Em termos práticos, a decisão confirma que a mera execução de limpeza, isoladamente e sem demonstração de intensidade, frequência ou periculosidade do agente, não autoriza o reconhecimento automático do adicional. O tribunal reforçou a necessidade de liquidez probatória quanto à exposição e ao enquadramento nas hipóteses previstas na legislação regulamentadora.
Base normativa e precedentes
- Arts. 189 a 192, CLT (Decreto-Lei 5.452/1943) — definem insalubridade e periculosidade e estabelecem o direito aos respectivos adicionais quando presentes agentes nocivos ou condições perigosas.
- NR-15, Portarias do Ministério do Trabalho — estabelece critérios técnicos para avaliação de agentes físicos, químicos e biológicos e delimita limites de tolerância e procedimentos de mensuração.
- NR-06, Portarias do Ministério do Trabalho — disciplina o uso de EPIs e a possibilidade de neutralização de riscos mediante equipamento de proteção individual ou coletiva.
- Jurisprudência consolidada do tribunal — a corte tem exigido prova técnica consistente (laudo pericial) para autorizar o reconhecimento do adicional de insalubridade em atividades de limpeza, especialmente quando o local de trabalho apresenta acesso restrito ou exposição esporádica.
Impacto prático
- Para advogados trabalhistas dos empregadores: a decisão reforça estratégias defensivas centradas em atacar a insuficiência probatória, demonstrando controle de risco, emprego de EPIs e condição restrita do ambiente. Pode reduzir contingência em reclamatórias que discutam adicional de insalubridade por atividades de higienização pontual.
- Para advogados dos trabalhadores: aumenta o ônus de produzir prova técnica detalhada (laudo pericial robusto, medições ambientais, documentação sobre frequência e intensidade da exposição). A argumentação deve focar em demonstrar habitualidade e superação de limites de tolerância previstos na NR-15.
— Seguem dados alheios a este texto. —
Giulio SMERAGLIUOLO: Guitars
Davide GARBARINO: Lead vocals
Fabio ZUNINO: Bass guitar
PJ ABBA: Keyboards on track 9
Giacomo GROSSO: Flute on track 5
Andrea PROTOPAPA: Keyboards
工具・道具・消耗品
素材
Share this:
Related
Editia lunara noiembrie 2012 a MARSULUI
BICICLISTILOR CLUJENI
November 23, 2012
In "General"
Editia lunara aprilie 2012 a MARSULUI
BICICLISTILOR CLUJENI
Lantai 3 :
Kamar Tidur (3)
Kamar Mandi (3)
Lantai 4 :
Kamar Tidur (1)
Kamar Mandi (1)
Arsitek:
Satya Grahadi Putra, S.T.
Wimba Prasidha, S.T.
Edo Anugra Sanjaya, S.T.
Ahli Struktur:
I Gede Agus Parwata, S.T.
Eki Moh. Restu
- Para perícias: afasta a validade de conclusões genéricas; exige-se laudo com referenciais técnicos claros (métodos de medição, medições quantitativas quando aplicáveis, descrição de rotina, EPIs usados). A perícia deve considerar tanto elementos quantitativos quanto qualitativos da exposição.
- Para empresas de limpeza e contratantes: decisões assim autorizam revisão de políticas internas (mapa de risco, EPIs, treinamento) e podem embasar negociações contratuais com prestadores, reduzindo demandas por adicional quando comprovado o controle do risco.
O que observar
- Produção de prova: o STF e o TST consolidaram o entendimento de que a caracterização de insalubridade requer prova técnica idônea; portanto, a estratégia processual deve priorizar laudos periciais detalhados. A ausência de medições ou de metodologia reproduzível fragiliza as alegações do reclamante.
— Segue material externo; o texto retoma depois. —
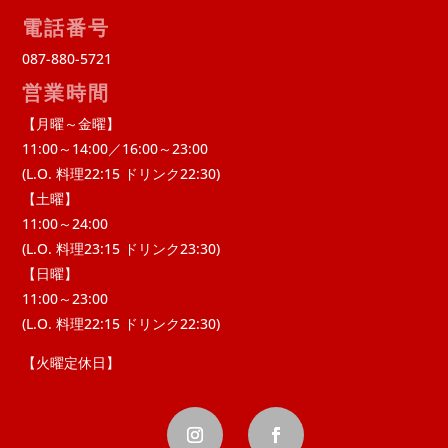
電話番号
087-880-5721
営業時間
【月曜～金曜】
11:00～14:00／16:00～23:00
(L.O. 料理22:15 ドリンク22:30)
【土曜】
11:00～24:00
(L.O. 料理23:15 ドリンク23:30)
【日曜】
11:00～23:00
(L.O. 料理22:15 ドリンク22:30)
【火曜定休日】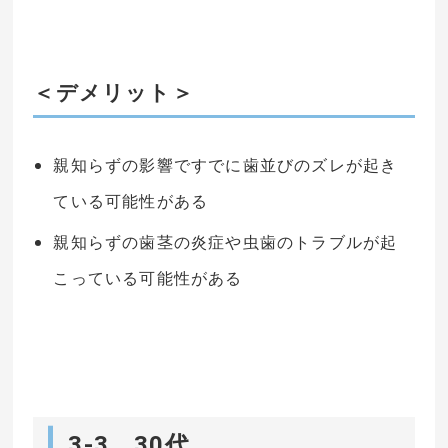
＜デメリット＞
親知らずの影響ですでに歯並びのズレが起き
ている可能性がある
親知らずの歯茎の炎症や虫歯のトラブルが起
こっている可能性がある
3-3 30代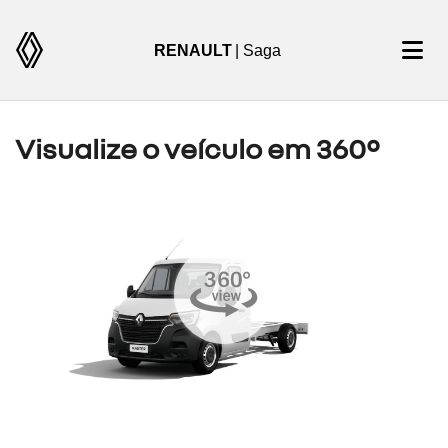
RENAULT
| Saga
Visualize o veículo em 360°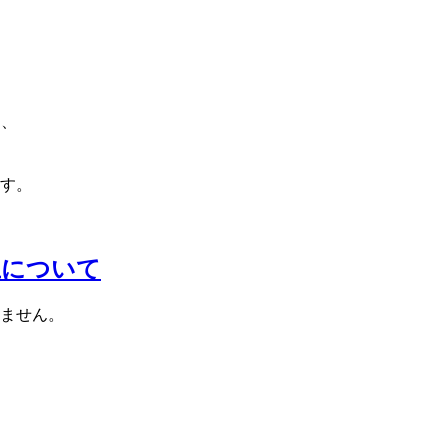
は、
す。
止について
ません。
- Distinção entre exposição ocasional e habitual: a habitualidade é elemento determinante. Atos eventuais de limpeza dificilmente configuram insalubridade sem demonstração de regularidade e intensidade.
- Efeito vinculante e recursos: trata-se de decisão regional; pode ser revista em instâncias superiores. Cabe atenção a eventual recurso de revista ou recurso de embargos, e à possibilidade de uniformização pela jurisprudência do TST ou controvérsia que chegue ao STF.
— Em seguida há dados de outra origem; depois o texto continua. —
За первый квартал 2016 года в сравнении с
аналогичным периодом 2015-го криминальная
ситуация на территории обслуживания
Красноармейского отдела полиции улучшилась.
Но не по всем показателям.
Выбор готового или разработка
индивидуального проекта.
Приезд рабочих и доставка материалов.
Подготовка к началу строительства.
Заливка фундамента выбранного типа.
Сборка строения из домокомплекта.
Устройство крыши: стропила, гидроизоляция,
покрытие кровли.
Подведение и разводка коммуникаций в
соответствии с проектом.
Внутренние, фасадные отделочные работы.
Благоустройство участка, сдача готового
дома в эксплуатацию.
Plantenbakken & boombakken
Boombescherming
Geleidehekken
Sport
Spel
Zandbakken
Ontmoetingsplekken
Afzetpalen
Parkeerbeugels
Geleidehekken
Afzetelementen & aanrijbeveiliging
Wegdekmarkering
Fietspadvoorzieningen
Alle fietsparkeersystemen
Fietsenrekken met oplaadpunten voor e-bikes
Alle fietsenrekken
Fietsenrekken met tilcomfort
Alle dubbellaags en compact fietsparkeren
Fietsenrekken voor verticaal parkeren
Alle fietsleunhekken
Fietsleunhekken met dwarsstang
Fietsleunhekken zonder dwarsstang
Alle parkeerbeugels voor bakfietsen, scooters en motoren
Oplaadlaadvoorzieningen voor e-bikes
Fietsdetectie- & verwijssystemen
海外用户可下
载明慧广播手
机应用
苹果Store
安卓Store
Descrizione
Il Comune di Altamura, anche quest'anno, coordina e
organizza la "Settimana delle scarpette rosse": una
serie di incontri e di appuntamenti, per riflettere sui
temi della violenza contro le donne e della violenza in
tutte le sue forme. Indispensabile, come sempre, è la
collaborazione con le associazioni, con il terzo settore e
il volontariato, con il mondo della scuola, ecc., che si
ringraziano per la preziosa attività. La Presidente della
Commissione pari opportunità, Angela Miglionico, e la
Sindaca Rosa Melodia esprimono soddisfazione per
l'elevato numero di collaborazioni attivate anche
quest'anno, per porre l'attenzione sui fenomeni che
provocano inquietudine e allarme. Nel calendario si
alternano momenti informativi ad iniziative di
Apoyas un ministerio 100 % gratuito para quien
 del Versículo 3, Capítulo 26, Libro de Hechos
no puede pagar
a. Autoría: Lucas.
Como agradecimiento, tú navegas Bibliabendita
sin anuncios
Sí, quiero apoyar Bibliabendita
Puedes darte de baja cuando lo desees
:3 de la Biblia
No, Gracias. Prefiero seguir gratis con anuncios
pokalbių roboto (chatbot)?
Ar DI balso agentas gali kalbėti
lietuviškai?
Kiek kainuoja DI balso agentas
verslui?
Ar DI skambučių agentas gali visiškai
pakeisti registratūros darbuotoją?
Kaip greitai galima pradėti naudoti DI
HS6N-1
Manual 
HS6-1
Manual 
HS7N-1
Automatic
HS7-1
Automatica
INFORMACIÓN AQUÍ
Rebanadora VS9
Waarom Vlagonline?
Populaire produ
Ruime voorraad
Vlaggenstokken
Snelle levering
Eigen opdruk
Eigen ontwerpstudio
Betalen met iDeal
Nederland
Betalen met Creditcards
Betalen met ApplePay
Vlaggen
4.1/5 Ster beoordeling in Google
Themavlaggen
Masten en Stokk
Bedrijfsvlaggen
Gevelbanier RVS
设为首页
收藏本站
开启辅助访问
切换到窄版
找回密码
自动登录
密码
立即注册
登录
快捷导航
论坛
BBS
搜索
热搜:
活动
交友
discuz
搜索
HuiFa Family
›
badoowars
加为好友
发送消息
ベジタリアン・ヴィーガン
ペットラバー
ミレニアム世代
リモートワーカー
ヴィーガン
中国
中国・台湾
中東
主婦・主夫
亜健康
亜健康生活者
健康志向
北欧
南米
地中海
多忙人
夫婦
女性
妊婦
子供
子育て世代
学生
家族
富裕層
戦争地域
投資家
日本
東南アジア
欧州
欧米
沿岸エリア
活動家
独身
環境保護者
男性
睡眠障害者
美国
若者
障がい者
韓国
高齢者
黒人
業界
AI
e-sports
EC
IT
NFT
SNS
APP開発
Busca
- Modulação e políticas de prevenção: mesmo quando afastado o adicional, a decisão não exime o empregador do dever de segurança e saúde no trabalho previsto na CLT e nas NR, nem da obrigação de fornecimento e fiscalização do uso de EPIs.
Conclusão: o TRT-15 reafirma critério técnico-probatório rigoroso para reconhecer insalubridade em atividades de limpeza, sobretudo quando o local é de acesso restrito e não há comprovação da exposição habitual a agentes nocivos. A lição prática é clara: sem prova pericial robusta e demonstração de superação de limites de tolerância, o direito ao adicional dificilmente será reconhecido.